Завтрашняя поездка в Волтингтон не казалась Трэвору такой уж безоблачной. Наверное, он просто заразился тревогой Млисс. Словно внутри засновали-забегали крысы, топоча маленькими цепкими лапками, задевая и дергая струнки нервов. Тревога — гадкое чувство. Разогнать бы этих крыс к чертям собачьим, но почему-то не получается. Не уходят, лишь громче топают маленькими лапками, так, что их отвратительная беготня отдается в ушах. Устал, наверное. Утром будет легче, а сейчас надо спать, спать, спать. Он крепко прижал к себе Млисс.
— Спи, моя зеленоглазая радость. Туши свою сигарету и спи. Завтра у нас будет тяжелый день. Может даже тяжелее сегодняшнего. А спать нам осталось совсем недолго.
Млисс потушила докуренную сигарету и посмотрела на Трэвора. Серые глаза уже закрылись, дыхание успокоилось. Она поцеловала его сомкнутые губы, еще раз насладившись их теплом. А теперь спать.
Серое холодное небо, судорожные порывы ветра. Трэвор бредет по городу с огромными высокими домами. Такими высокими, что кажется, они готовы разорвать небо и устремиться вверх, в космос.
Город пуст, словно все его жители вымерли. Не слышно шума машин, не слышно человеческой речи. Только ветер разбивается о стальные огромные дома, гудит, заползает Трэвору в уши, в ноздри, врывается в полуоткрытый рот. Что это за город, и как Трэвор оказался в нем?

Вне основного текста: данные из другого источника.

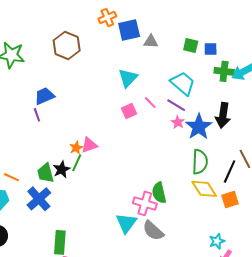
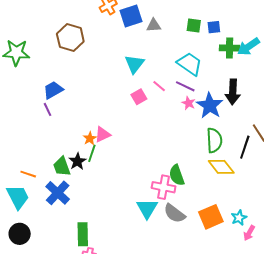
orange square: (230, 200) -> (211, 217), moved, size x1.4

Трэвор бредет по пустынным улицам, весь во власти липкого страха и холодного, жуткого ветра.
— Эй, кто-нибудь!
Хлюпкое промозглое молчание в ответ. Даже эхо в этом городе спит или умерло. Где-то вдалеке, за спиной, Трэвор слышит крадущийся шаг. Словно не человек, а тень идет за ним скользкой, зловещей поступью. Лучше пустота, чем эти шаги. Шаги незримого пришельца, погружающие душу Трэвора в трясину страха. Он боится того, кто следует за ним, он охвачен желанием убежать. Но куда?

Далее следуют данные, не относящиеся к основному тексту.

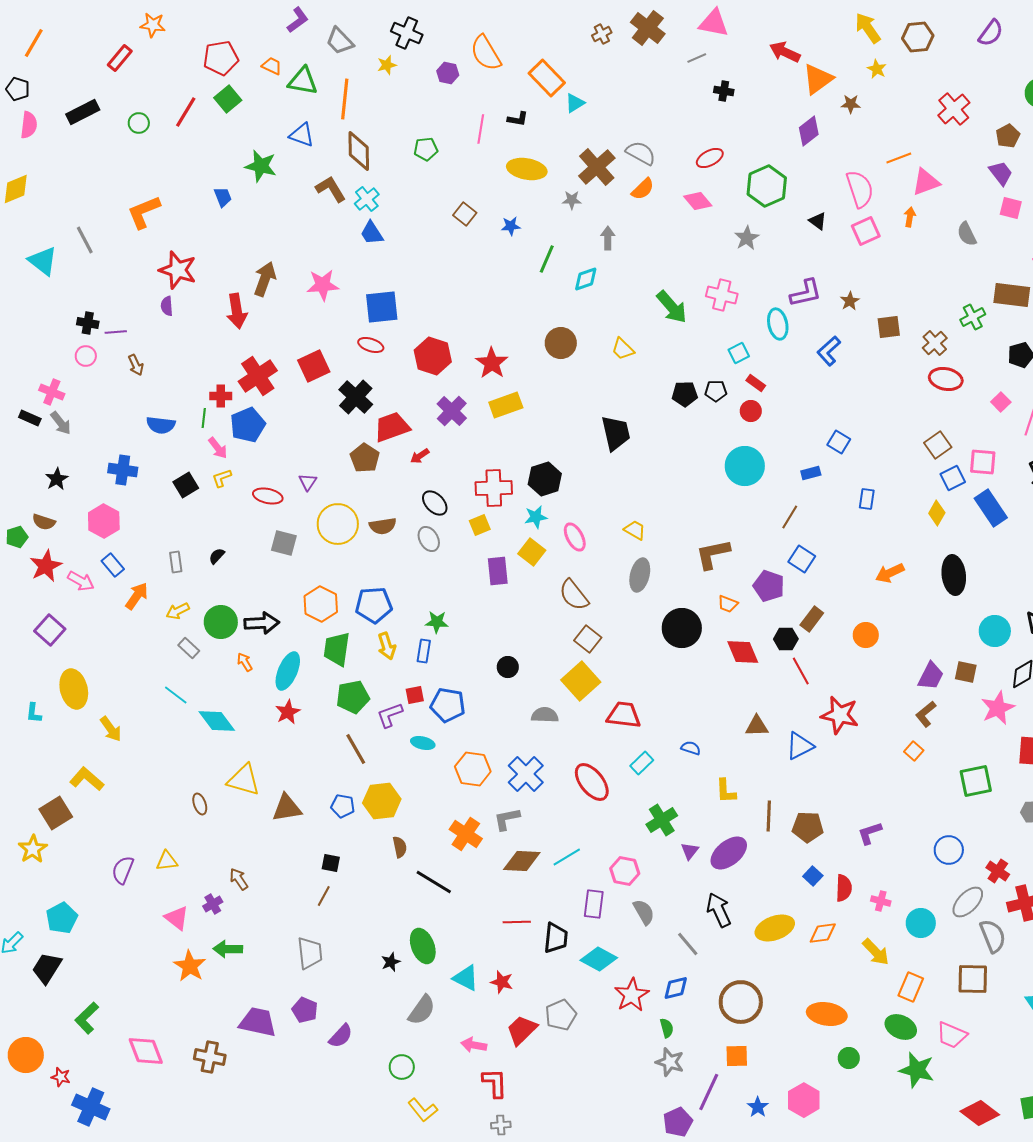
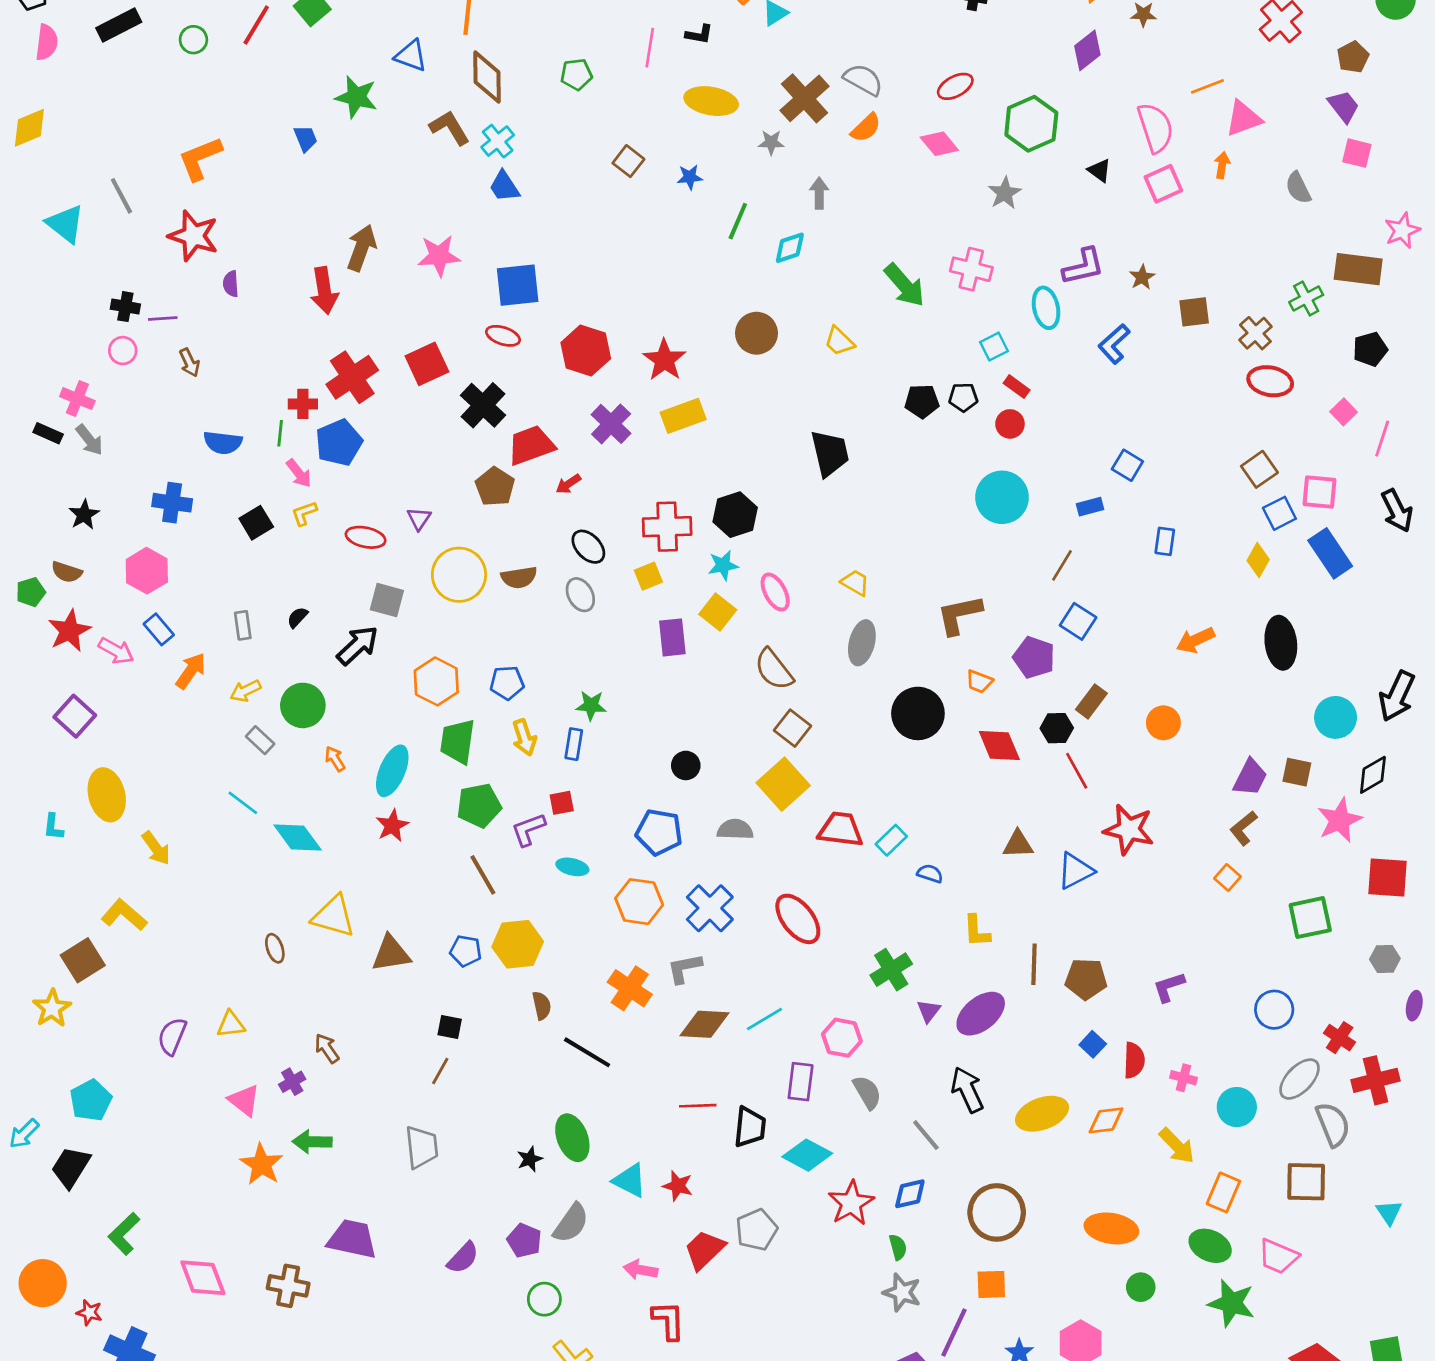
red star: (178, 270) -> (193, 236), moved
blue pentagon: (374, 605) -> (507, 683), size x0.7
black arrow: (262, 623) -> (358, 645), moved, turned -40
blue pentagon: (448, 705) -> (659, 832), moved
cyan rectangle: (642, 763) -> (891, 840), moved
purple pentagon: (305, 1010) -> (524, 1240), moved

Трэвор подбегает к одному из домов, рвущихся в небо. Дом стальной глыбой впечатан в асфальт. Дом суров и неприступен. На его серой двери висит замок — дом словно помогает незримому преследователю Трэвора. А шаги все различимее, все слышнее. Они так пугающе легки, что Трэвор боится оглянуться, боится встретиться взглядом с тем существом, которое движется за ним. Если у существа, конечно, есть взгляд.